Materials Science Division, Lawrence Berkeley National Laboratory, Berkeley, California94720, United States.
Department of Materials Science and Engineering, University of California, Berkeley, California94720, United States.
ACS Nano. 2022 Dec 27;16(12):19873-19891. doi: 10.1021/acsnano.2c08411. Epub 2022 Nov 15.

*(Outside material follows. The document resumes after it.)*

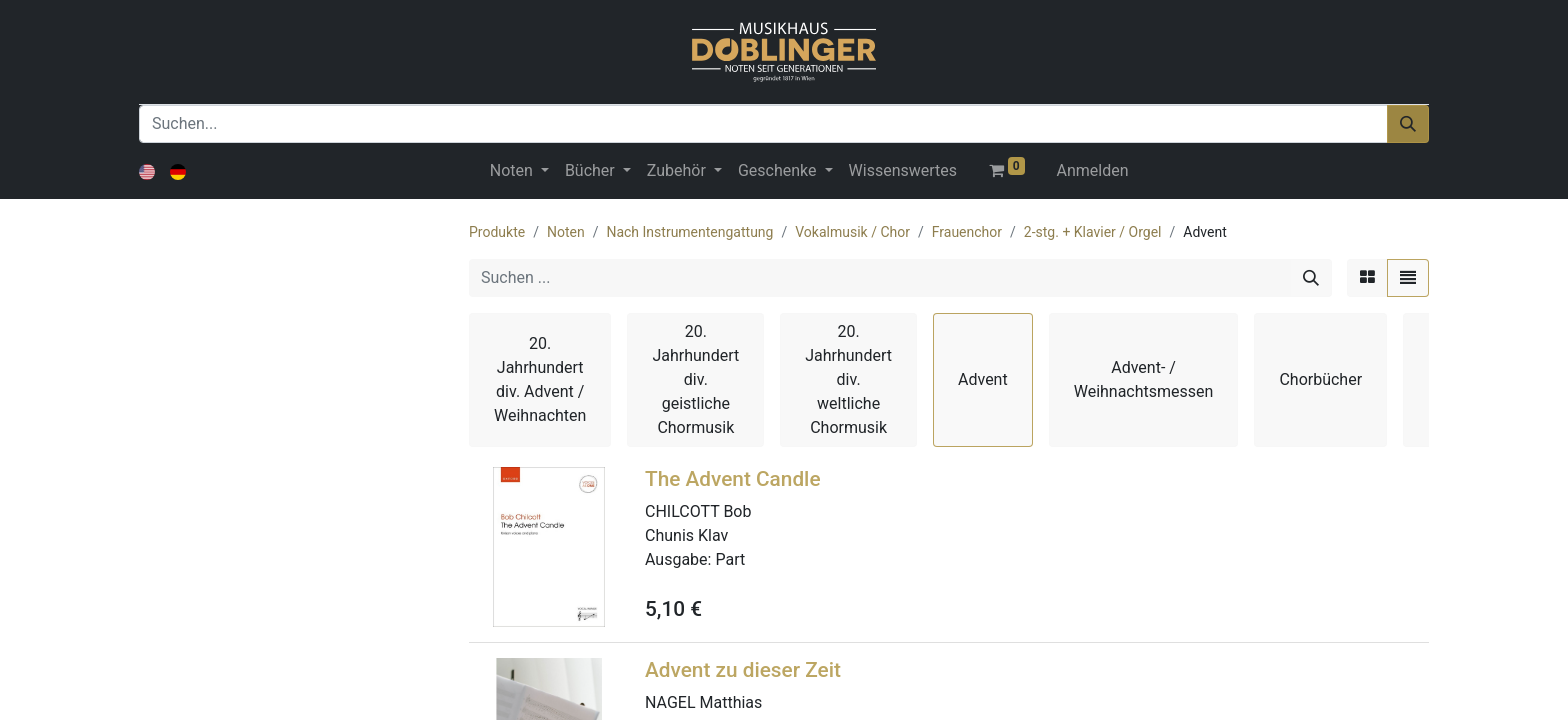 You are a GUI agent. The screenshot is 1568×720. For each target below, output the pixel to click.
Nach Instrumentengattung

The recent rise of computational, data-driven research has significant potential to accelerate materials discovery. Automated workflows and materials databases are being rapidly developed, contributing to high-throughput data of bulk materials that are growing in quantity and complexity, allowing for correlation between structural-chemical features and functional properties. In contrast, computational data-driven approaches are still relatively rare for nanomaterials discovery due to the rapid scaling of computational cost for finite systems. However, the distinct behaviors at the nanoscale as compared to the parent bulk materials and the vast tunability space with respect to dimensionality and morphology motivate the development of data sets for nanometric materials. In this review, we discuss the recent progress in data-driven research in two aspects: functional materials design and guided synthesis, including commonly used metrics and approaches for designing materials properties and predicting synthesis routes. More importantly, we discuss the distinct behaviors of materials as a result of nanosizing and the implications for data-driven research. Finally, we share our perspectives on future directions for extending the current data-driven research into the nano realm.
近年来,计算驱动的研究有很大的潜力来加速材料的发现。自动化的工作流程和材料数据库正在迅速发展,为大量且复杂的体材料高通量数据做出了贡献,使得结构-化学特征和功能特性之间能够建立关联。相比之下,由于有限系统的计算成本快速增加,计算驱动的方法在纳米材料发现方面仍然相对较少。然而,与母体体材料相比,纳米尺度的独特行为以及在维度和形态方面的巨大可调谐空间,促使人们开发了纳米材料的数据集。在这篇综述中,我们从两个方面讨论了数据驱动研究的最新进展:功能材料设计和指导合成,包括常用的度量标准和设计材料性能以及预测合成路线的方法。更重要的是,我们讨论了材料由于纳米化而产生的独特行为以及对数据驱动研究的影响。最后,我们分享了我们对将当前的数据驱动研究扩展到纳米领域的未来方向的看法。